Work order: Report each line of the records below that uses the word "спасибо".

[[ Material shown, beginning ]]

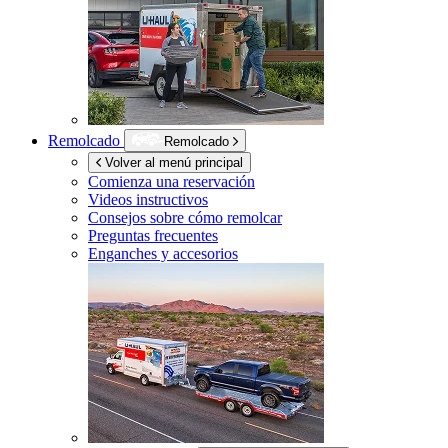
Remolcado
Remolcado
Volver al menú principal
Comienza una reservación
Videos instructivos
Consejos sobre cómo remolcar
Preguntas frecuentes
Enganches y accesorios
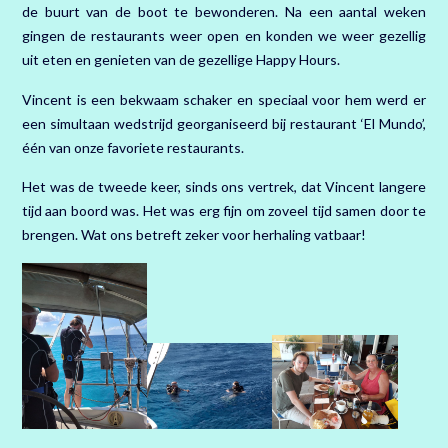
de buurt van de boot te bewonderen. Na een aantal weken
gingen de restaurants weer open en konden we weer gezellig
uit eten en genieten van de gezellige Happy Hours.
Vincent is een bekwaam schaker en speciaal voor hem werd er
een simultaan wedstrijd georganiseerd bij restaurant ‘El Mundo’,
één van onze favoriete restaurants.
Het was de tweede keer, sinds ons vertrek, dat Vincent langere
tijd aan boord was. Het was erg fijn om zoveel tijd samen door te
brengen. Wat ons betreft zeker voor herhaling vatbaar!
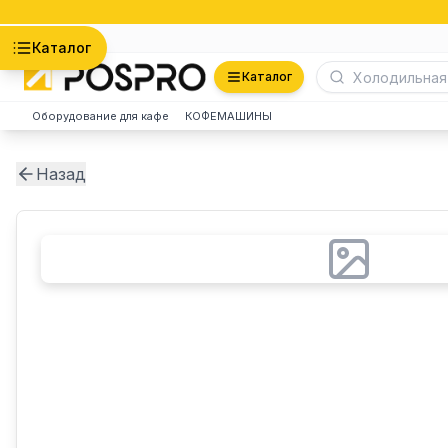
Астана
Каталог
Каталог
Оборудование для кафе
КОФЕМАШИНЫ
Назад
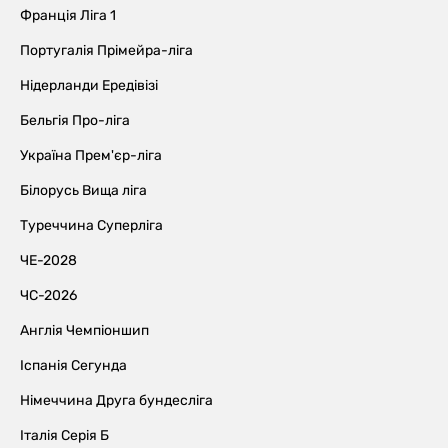
Франція Ліга 1
Португалія Прімейра-ліга
Нідерланди Ередівізі
Бельгія Про-ліга
Україна Прем'єр-ліга
Білорусь Вища ліга
Туреччина Суперліга
ЧЕ-2028
ЧС-2026
Англія Чемпіоншип
Іспанія Сегунда
Німеччина Друга бундесліга
Італія Серія Б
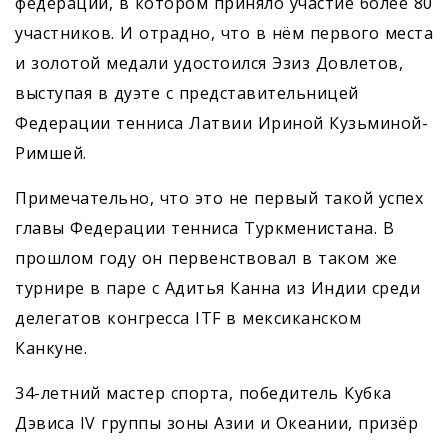
федераций, в котором приняло участие более 80
участников. И отрадно, что в нём первого места
и золотой медали удостоился Эзиз Довлетов,
выступая в дуэте с представительницей
Федерации тенниса Латвии Ириной Кузьминой-
Римшей.
Примечательно, что это не первый такой успех
главы Федерации тенниса Туркменистана. В
прошлом году он первенствовал в таком же
турнире в паре с Адитья Канна из Индии среди
делегатов конгресса ITF в мексиканском
Канкуне.
34-летний мастер спорта, победитель Кубка
Дэвиса IV группы зоны Азии и Океании, призёр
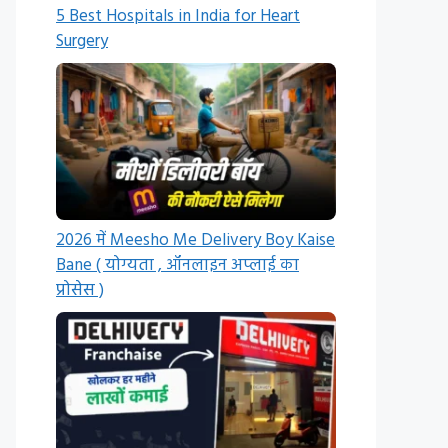
5 Best Hospitals in India for Heart
Surgery
2026 में Meesho Me Delivery Boy Kaise
Bane ( योग्यता , ऑनलाइन अप्लाई का
प्रोसेस )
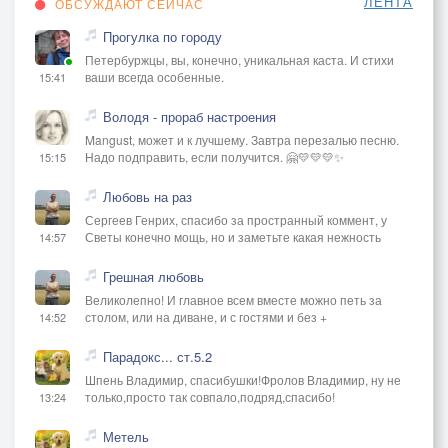
ЛЕНТА
ОБСУЖДАЮТ СЕЙЧАС
Прогулка по городу
Петербуржцы, вы, конечно, уникальная каста. И стихи
ваши всегда особенные.
15:41
Володя - прораб настроения
Mangust, может и к лучшему. Завтра перезалью песню.
Надо подправить, если получится. 🤗💛💛💛✨
15:15
Любовь на раз
Сергеев Генрих, спасибо за пространный коммент, у
Светы конечно мощь, но и заметьте какая нежность
14:57
Грешная любовь
Великолепно! И главное всем вместе можно петь за
столом, или на диване, и с гостями и без +
14:52
Парадокс... ст.5.2
Шпень Владимир, спасибушки!Фролов Владимир, ну не
только,просто так совпало,подряд,спасибо!
13:24
Метель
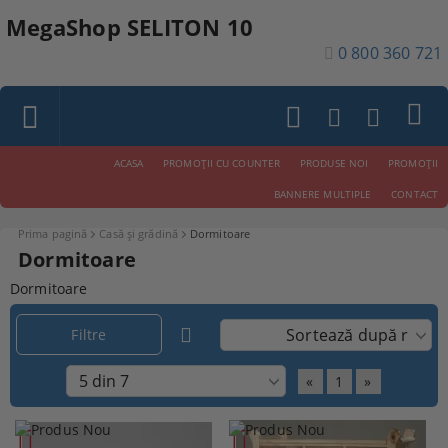
MegaShop SELITON 10
0 800 360 721
ACASA
PROMOŢII CU COUNTER
PRODUSE NOI
PROMOŢII
BANNERE MULTIPLE
CONTACT
Prima pagină
Casă și grădină
Dormitoare
Dormitoare
Dormitoare
Filtre
«
1
»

[[ Material shown, end ]]

Solution to the exercise:
Сергеев Генрих, спасибо за пространный коммент, у
только,просто так совпало,подряд,спасибо!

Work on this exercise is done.